As a Medicare beneficiary, if you retire and return to work, you can pause your Medicare Part B benefits and re-enroll in an employer insurance plan. When you retire fully, or the employer coverage ends, you can enroll back into Medicare Part B without paying the penalty.
Does My Employer Coverage Affect Enrollment in Medicare Part D?
If your employer insurance includes creditable prescription drug coverage, you do not need to enroll in a Medicare Part D plan till the employer coverage ends.
With a creditable coverage, you can delay enrollment to Medicare Part D without incurring any penalties. Since the coverages will not work together, you can enjoy prescription drug coverage from your employer insurance and stall Part D enrollment.
However, make sure you compare health needs, cost, and coverage when choosing between your employer insurance and Original Medicare plus a Medigap plan plus a Medicare Part D plan. Usually, one is more cost-effective than the other.
Does Having Both Medicare And Employer Benefits Cover My Spouse?
Medicare coverage doesn't extend to the beneficiary's spouse or dependents. If you (the employee) are a beneficiary of both Medicare and your employer insurance, know that Medicare is individual health insurance that covers only you (the employee). On the other hand, most group plans offer a level of coverage for spouses and dependents.
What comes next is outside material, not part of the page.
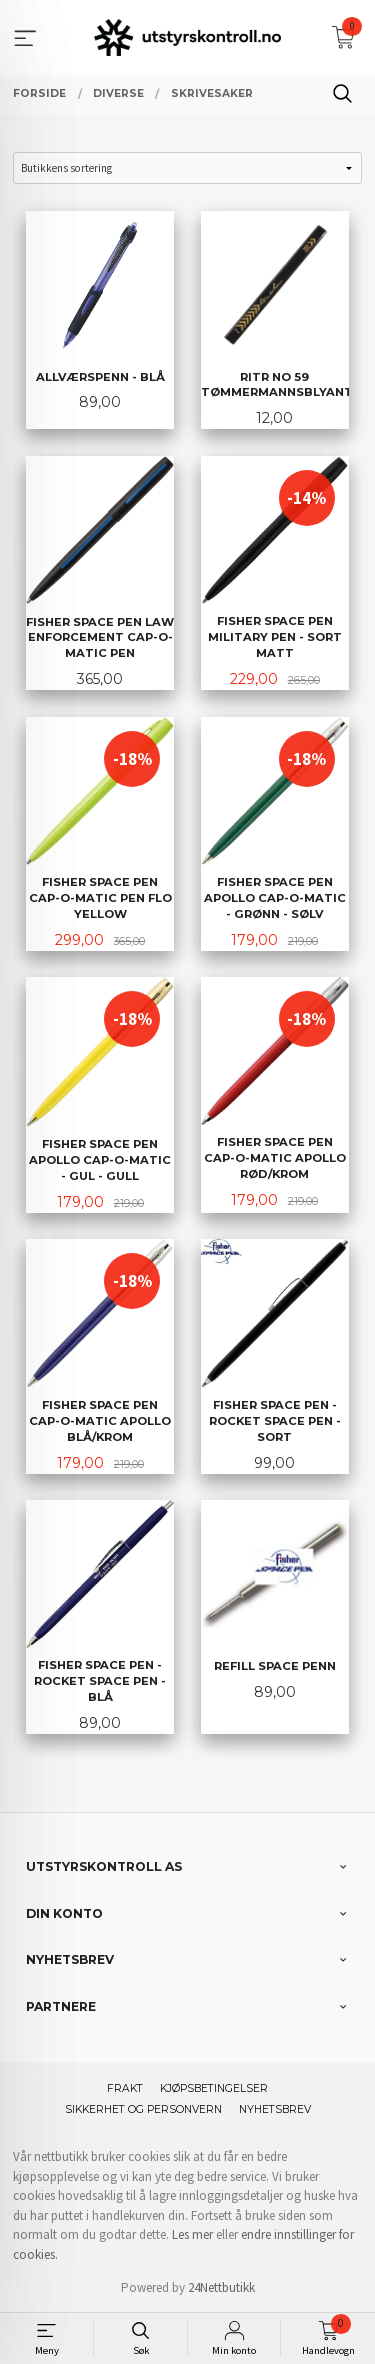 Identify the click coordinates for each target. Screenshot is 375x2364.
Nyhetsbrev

Medicare has separate eligibility rules for spouses of beneficiaries. These eligibility rules, such as early eligibility and premium-free Part A, should be considered when considering overall health plan enrollment.
What if My Employer Coverage Is That Of My Spouse's Current Employer?
If you have employer coverage, courtesy of your spouse, it doesn't affect your Medicare benefits.
Your spouse's plan becomes the primary payer if:
● You’re retired, but your spouse is still working.
● You’re covered by your spouse’s employer's coverage.
● Your spouse's employer has less than 20 employees but is part of a multi-employer plan or multiple employer plan.
● Your spouse’s employer has 20 or more employees.
Hence, your doctor or healthcare provider sends your bill to your spouse's insurance company first. Whatever is left unpaid is sent to Medicare for secondary payment. If both insurances do not cover some services, you will have to pay for them.